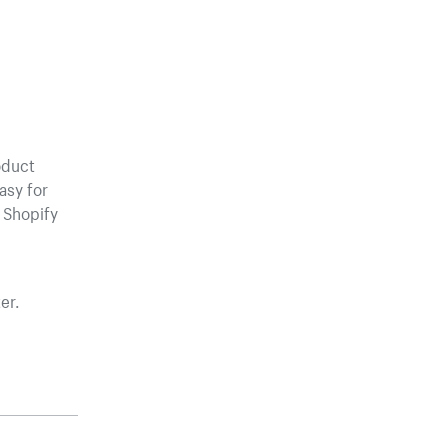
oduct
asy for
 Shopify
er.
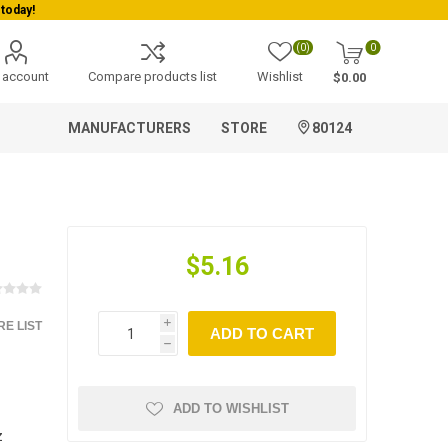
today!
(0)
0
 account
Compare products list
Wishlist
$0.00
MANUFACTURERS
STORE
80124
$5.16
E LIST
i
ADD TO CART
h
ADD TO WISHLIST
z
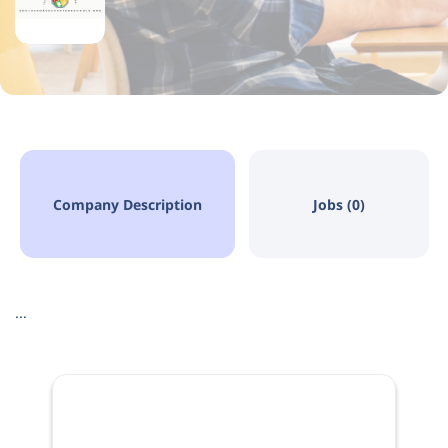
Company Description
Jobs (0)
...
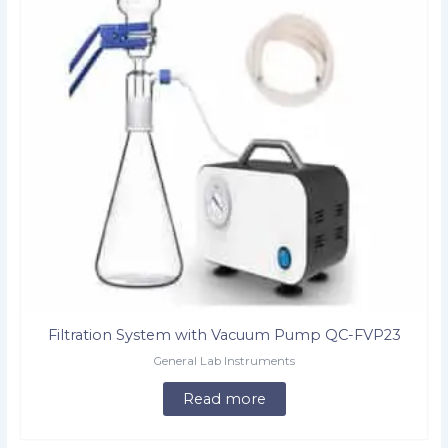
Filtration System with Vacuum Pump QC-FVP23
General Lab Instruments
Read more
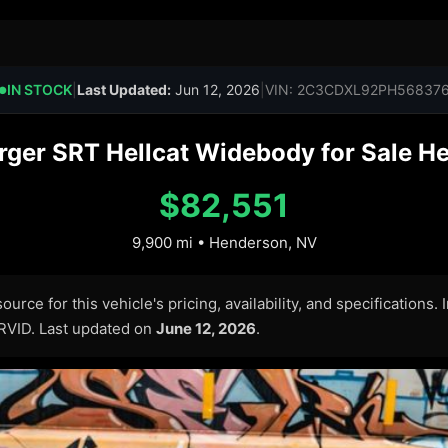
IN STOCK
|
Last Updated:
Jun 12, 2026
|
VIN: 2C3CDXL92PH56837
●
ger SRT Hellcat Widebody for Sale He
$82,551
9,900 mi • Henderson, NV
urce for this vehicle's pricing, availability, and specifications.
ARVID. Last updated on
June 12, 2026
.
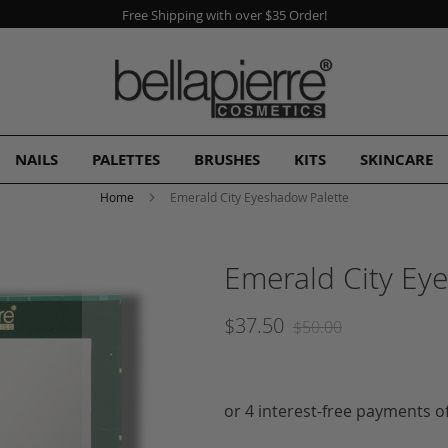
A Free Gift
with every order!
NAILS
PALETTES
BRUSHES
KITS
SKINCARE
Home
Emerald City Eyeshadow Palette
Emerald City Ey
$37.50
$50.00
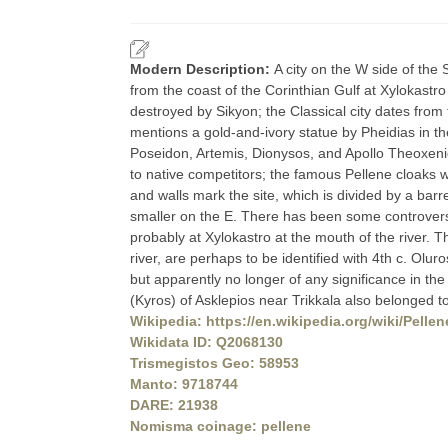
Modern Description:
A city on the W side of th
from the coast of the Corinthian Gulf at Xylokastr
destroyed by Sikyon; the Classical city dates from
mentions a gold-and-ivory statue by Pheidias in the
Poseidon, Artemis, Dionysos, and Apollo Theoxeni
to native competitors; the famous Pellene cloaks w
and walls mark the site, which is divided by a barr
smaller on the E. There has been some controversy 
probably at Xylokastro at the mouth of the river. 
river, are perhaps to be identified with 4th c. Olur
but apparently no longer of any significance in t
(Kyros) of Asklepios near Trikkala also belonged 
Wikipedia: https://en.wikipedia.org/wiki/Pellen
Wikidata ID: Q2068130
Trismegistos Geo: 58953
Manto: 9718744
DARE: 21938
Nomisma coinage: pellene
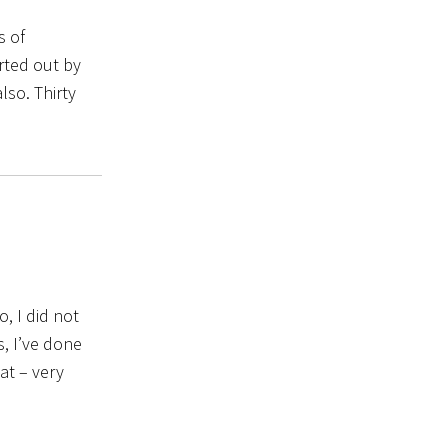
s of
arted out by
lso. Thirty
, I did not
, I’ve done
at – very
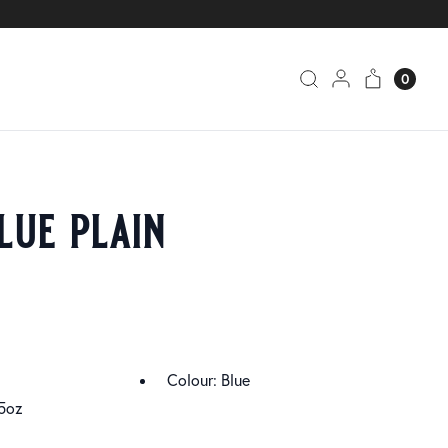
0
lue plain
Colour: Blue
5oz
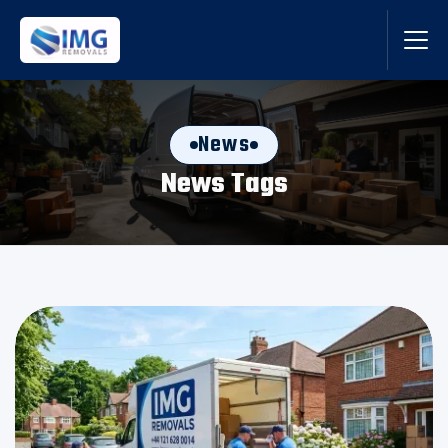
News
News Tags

.....

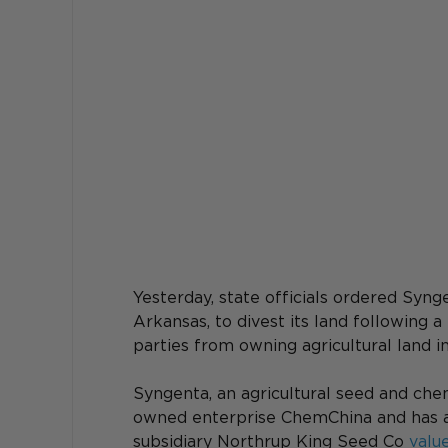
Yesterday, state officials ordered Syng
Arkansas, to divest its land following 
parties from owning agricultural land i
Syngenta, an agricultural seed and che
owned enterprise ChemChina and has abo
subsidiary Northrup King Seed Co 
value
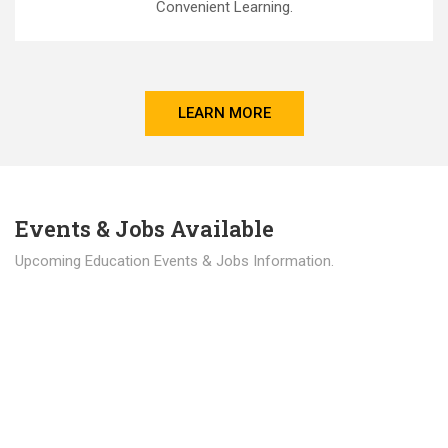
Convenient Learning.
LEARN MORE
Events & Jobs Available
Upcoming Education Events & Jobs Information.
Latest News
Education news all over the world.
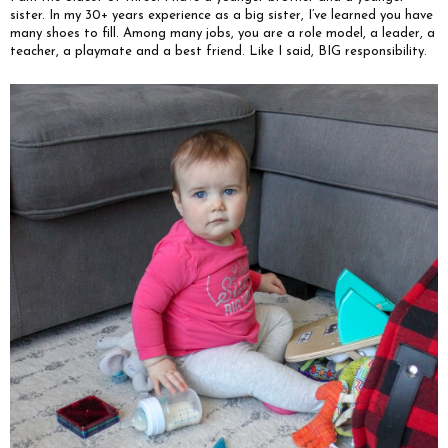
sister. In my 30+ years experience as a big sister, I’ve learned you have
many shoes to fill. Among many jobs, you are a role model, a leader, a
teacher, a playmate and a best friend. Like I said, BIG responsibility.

.....

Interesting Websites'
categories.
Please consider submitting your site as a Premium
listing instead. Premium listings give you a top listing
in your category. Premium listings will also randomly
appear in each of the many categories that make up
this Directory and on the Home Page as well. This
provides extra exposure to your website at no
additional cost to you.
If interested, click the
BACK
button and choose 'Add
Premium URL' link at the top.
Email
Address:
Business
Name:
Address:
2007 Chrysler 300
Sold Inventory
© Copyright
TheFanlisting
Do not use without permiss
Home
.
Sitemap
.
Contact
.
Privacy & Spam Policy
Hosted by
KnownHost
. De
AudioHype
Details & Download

.....

* WHAT YOU SHOULD DO *
All lines above starting at the one with "June 12, 2026" and ending at the one with "from the coast", inclusive, are to be printed again exactly, with the pictures left out.

* ANSWER BOX *
June 12, 2026
.
A Free Gift
with every order!
NAILS
PALETTES
BRUSHES
KITS
SKINCARE
Home
Emerald City Eyeshadow Palette
Emerald City Ey
$37.50
$50.00
Modern Description:
A city on the W side of th
from the coast of the Corinthian Gulf at Xylokastr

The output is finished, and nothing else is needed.